### Task to carry out
Reading the records below, how many lines contain "instances"? Respond with a number and nothing else.

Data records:
........

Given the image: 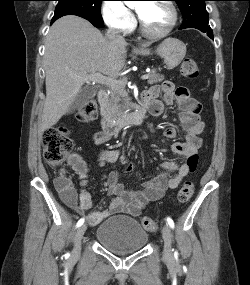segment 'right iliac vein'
Returning <instances> with one entry per match:
<instances>
[{"label": "right iliac vein", "mask_w": 250, "mask_h": 285, "mask_svg": "<svg viewBox=\"0 0 250 285\" xmlns=\"http://www.w3.org/2000/svg\"><path fill=\"white\" fill-rule=\"evenodd\" d=\"M87 229L86 224H82L76 231L74 236V249H73V255L78 256L80 254L81 250V240L83 238V235Z\"/></svg>", "instance_id": "right-iliac-vein-1"}]
</instances>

........

### Task solution
3